Controls which latent spaces are conditioned on the reference. Default is ``["biological", "technical"]``.

When both are conditioned, the model preserves both biological identity and technical characteristics from the reference sample.

sampling_strategy (str, required)
^^^^^^^^^^^^^^^^^^^^^^^^^^^^^^^^^

Controls the type of prediction:

- **"sample generation"**: Generates realistic-looking synthetic data with measurement error. **(Bulk only)**
- **"mean estimation"**: Provides stable mean estimates. **(Bulk and single-cell)**

.. code-block:: python

    query["sampling_strategy"] = "mean estimation"
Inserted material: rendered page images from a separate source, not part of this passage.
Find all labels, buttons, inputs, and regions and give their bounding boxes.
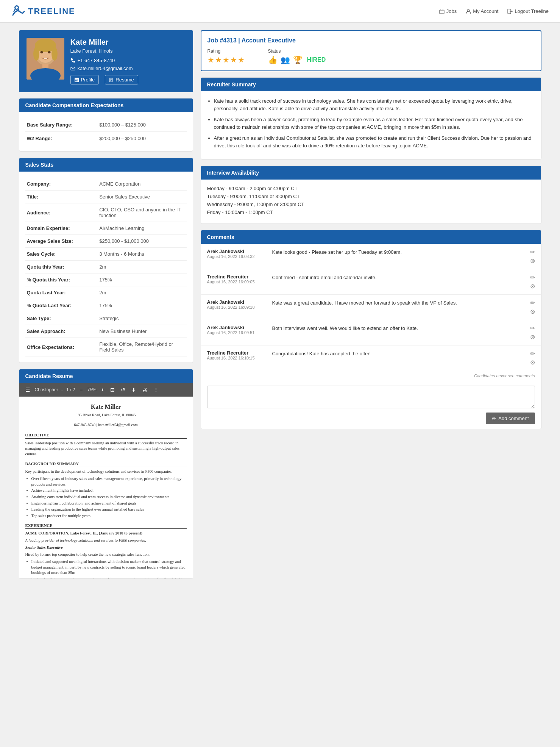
toolbar-more-btn[interactable]: ⋮ [152,386,160,394]
toolbar-zoom-out-btn[interactable]: − [78,386,84,394]
comment-item: Arek Jankowski August 16, 2022 16:09:18 … [201,295,541,320]
job-card: Job #4313 | Account Executive Rating ★★★… [201,30,541,71]
resume-bg-item: Engendering trust, collaboration, and ac… [31,501,187,506]
stat-label: Average Sales Size: [25,235,98,248]
comment-delete-button[interactable]: ⊗ [530,359,535,366]
stat-value: ACME Corporation [98,178,186,191]
status-icon-2: 👥 [281,55,290,64]
comments-header: Comments [201,230,541,244]
comp-label: W2 Range: [25,132,98,145]
comment-delete-button[interactable]: ⊗ [530,257,535,264]
profile-name: Kate Miller [70,38,186,47]
resume-background-title: BACKGROUND SUMMARY [25,461,187,467]
resume-job-bullets: Initiated and supported meaningful inter… [31,559,187,578]
profile-links: in Profile Resume [70,75,186,84]
compensation-table: Base Salary Range:$100,000 – $125,000W2 … [25,118,187,145]
nav-account[interactable]: My Account [466,8,498,14]
nav-jobs[interactable]: Jobs [439,8,457,14]
status-icon-3: 🏆 [293,55,303,64]
account-icon [466,9,471,14]
svg-point-13 [51,47,58,61]
comp-row: Base Salary Range:$100,000 – $125,000 [25,118,187,132]
comment-meta: Treeline Recruiter August 16, 2022 16:10… [207,350,268,360]
stat-label: Audience: [25,203,98,222]
toolbar-zoom-level: 75% [87,387,96,392]
add-comment-button[interactable]: ⊕ Add comment [486,413,535,424]
comment-edit-button[interactable]: ✏ [530,274,535,281]
comment-delete-button[interactable]: ⊗ [530,283,535,290]
comment-date: August 16, 2022 16:09:18 [207,305,268,309]
svg-rect-4 [440,10,444,14]
comment-date: August 16, 2022 16:10:15 [207,356,268,360]
avatar [27,38,64,80]
stats-row: Quota this Year:2m [25,261,187,273]
profile-info: Kate Miller Lake Forest, Illinois +1 647… [70,38,186,84]
toolbar-fit-btn[interactable]: ⊡ [109,386,116,394]
comment-edit-button[interactable]: ✏ [530,350,535,357]
svg-text:in: in [75,78,78,82]
toolbar-print-btn[interactable]: 🖨 [140,386,149,394]
resume-jobs: ACME CORPORATION, Lake Forest, IL, (Janu… [25,531,187,578]
jobs-icon [439,9,445,14]
toolbar-menu-btn[interactable]: ☰ [24,386,32,394]
profile-link-button[interactable]: in Profile [70,75,99,84]
toolbar-download-btn[interactable]: ⬇ [130,386,137,394]
stats-table: Company:ACME CorporationTitle:Senior Sal… [25,178,187,356]
resume-link-button[interactable]: Resume [105,75,138,84]
logout-icon [507,9,513,14]
stats-row: Office Expectations:Flexible, Office, Re… [25,338,187,356]
comment-delete-button[interactable]: ⊗ [530,308,535,315]
comments-list: Arek Jankowski August 16, 2022 16:08:32 … [201,244,541,370]
sales-stats-body: Company:ACME CorporationTitle:Senior Sal… [19,172,193,363]
recruiter-bullet: After a great run as an Individual Contr… [214,134,535,149]
stat-value: CIO, CTO, CSO and anyone in the IT funct… [98,203,186,222]
comp-label: Base Salary Range: [25,118,98,132]
comment-delete-button[interactable]: ⊗ [530,333,535,341]
comment-item: Arek Jankowski August 16, 2022 16:09:51 … [201,320,541,345]
comment-text: Both interviews went well. We would like… [272,325,526,332]
stat-label: Domain Expertise: [25,222,98,235]
comment-edit-button[interactable]: ✏ [530,325,535,332]
stat-value: 2m [98,286,186,299]
profile-photo [27,38,64,80]
comment-meta: Treeline Recruiter August 16, 2022 16:09… [207,274,268,284]
toolbar-filename: Christopher ... [35,387,63,392]
toolbar-rotate-btn[interactable]: ↺ [119,386,127,394]
rating-stars: ★★★★★ [207,55,245,64]
interview-slot: Wednesday - 9:00am, 1:00pm or 3:00pm CT [207,202,535,207]
recruiter-bullets: Kate has a solid track record of success… [214,97,535,149]
comment-author: Treeline Recruiter [207,350,268,356]
resume-experience-title: EXPERIENCE [25,523,187,529]
stat-value: AI/Machine Learning [98,222,186,235]
interview-card: Interview Availability Monday - 9:00am -… [201,166,541,224]
nav-logout[interactable]: Logout Treeline [507,8,549,14]
stat-label: % Quota Last Year: [25,299,98,312]
resume-header: Candidate Resume [19,369,193,383]
resume-objective-title: OBJECTIVE [25,432,187,438]
resume-name: Kate Miller [25,403,187,411]
interview-slot: Tuesday - 9:00am, 11:00am or 3:00pm CT [207,194,535,199]
comment-textarea[interactable] [207,386,535,408]
comment-edit-button[interactable]: ✏ [530,248,535,256]
stats-row: Sales Cycle:3 Months - 6 Months [25,248,187,261]
resume-content[interactable]: Kate Miller 195 River Road, Lake Forest,… [19,397,193,578]
stat-value: Strategic [98,312,186,325]
stat-value: 3 Months - 6 Months [98,248,186,261]
resume-job-title: Senior Sales Executive [25,545,187,551]
interview-slot: Friday - 10:00am - 1:00pm CT [207,209,535,215]
stat-label: Title: [25,191,98,203]
left-column: Kate Miller Lake Forest, Illinois +1 647… [19,30,193,579]
comment-item: Treeline Recruiter August 16, 2022 16:09… [201,269,541,295]
comp-value: $100,000 – $125,000 [98,118,186,132]
toolbar-zoom-in-btn[interactable]: + [99,386,105,394]
logo-text: TREELINE [28,6,75,16]
job-meta: Rating ★★★★★ Status 👍 👥 🏆 HIRED [207,48,535,64]
stats-row: % Quota this Year:175% [25,273,187,286]
svg-point-15 [48,51,50,53]
sales-stats-header: Sales Stats [19,158,193,172]
recruiter-bullet: Kate has a solid track record of success… [214,97,535,112]
comment-author: Treeline Recruiter [207,274,268,280]
resume-doc-icon [109,78,114,82]
logo: TREELINE [11,5,75,18]
comment-edit-button[interactable]: ✏ [530,299,535,306]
fixed_total_count (bool, optional)
^^^^^^^^^^^^^^^^^^^^^^^^^^^^^^^^^^

Controls whether to preserve the reference's library size:

- **False** (default): The output's total count is taken from the reference expression (sum of its counts). Use this when you want the synthetic sample to preserve the reference's library size.
- **True**: Forces the model to use the ``total_count`` parameter value (or default) instead of the reference's library size.

.. code-block:: python

    # Preserve reference library size (default)
    query["fixed_total_count"] = False

    # Or force a specific library size
    query["fixed_total_count"] = True
    query["total_count"] = 10000000

total_count (int, optional)
^^^^^^^^^^^^^^^^^^^^^^^^^^^

Library size used when converting predicted log CPM back to raw counts. Only effective when ``fixed_total_count = True``.

- Default: 10,000,000 for bulk; 10,000 for single-cell

deterministic_latents (bool, optional)
^^^^^^^^^^^^^^^^^^^^^^^^^^^^^^^^^^^^^^

If ``True``, the model uses the mean of each latent distribution (``p(z|metadata)`` for perturbation, ``q(z|x)`` for conditioned components) instead of sampling. This produces deterministic, reproducible outputs.

- Default: ``False``

.. code-block:: python

    query["deterministic_latents"] = True

seed (int, optional)
^^^^^^^^^^^^^^^^^^^^

Random seed for reproducibility.

.. code-block:: python

    query["seed"] = 42

Valid Perturbation Metadata
---------------------------

.. list-table::
   :header-rows: 1
   :widths: 30 70

   * - Field
     - Description / Format
   * - ``perturbation_ontology_id``
     - Ensembl gene ID (e.g., ``ENSG00000141510``), `ChEBI ID <https://www.ebi.ac.uk/chebi/>`_, `ChEMBL ID <https://www.ebi.ac.uk/chembl/>`_, or `NCBI Taxonomy ID <https://www.ncbi.nlm.nih.gov/taxonomy>`_
   * - ``perturbation_type``
     - One of: "coculture", "compound", "control", "crispr", "genetic", "infection", "other", "overexpression", "peptide or biologic", "shrna", "sirna"
   * - ``perturbation_time``
     - Time since perturbation (e.g., "24h", "48h")
   * - ``perturbation_dose``
     - Dose of perturbation (e.g., "10uM", "1mg/kg")

Working with Results
--------------------

The result structure is similar to baseline models:

.. code-block:: python

    # Access metadata and expression matrices
    metadata = result["metadata"]
    expression = result["expression"]

    # Compare to your reference
    print(expression.shape)
    print(metadata.head())

Differential Expression
^^^^^^^^^^^^^^^^^^^^^^^

When conditioning on both biological and technical latents, you can directly compare the generated expression to your reference to identify perturbation effects:

.. code-block:: python

    import numpy as np

    # Your reference (input) counts
    reference_cpm = your_reference_counts / np.sum(your_reference_counts) * 1e6

    # Generated (perturbed) counts
    generated_counts = expression.iloc[0].values
    generated_cpm = generated_counts / np.sum(generated_counts) * 1e6

    # Log fold change
    log2fc = np.log2(generated_cpm + 1) - np.log2(reference_cpm + 1)

    # Identify top changed genes
    gene_names = expression.columns
    top_indices = np.argsort(log2fc)[-20:]
    print("Top upregulated genes:", gene_names[top_indices].tolist())

Important Notes
---------------

Counts Vector Length
^^^^^^^^^^^^^^^^^^^^

The reference counts vector must match the model's expected number of genes. If the length doesn't match, the API will return a validation error.

Use ``get_example_query()`` to see the expected structure and ensure your counts vector has the correct length.

Gene Order
^^^^^^^^^^

Ensure your reference counts are in the same gene order expected by the model. The response includes a ``gene_order`` field that specifies the expected order.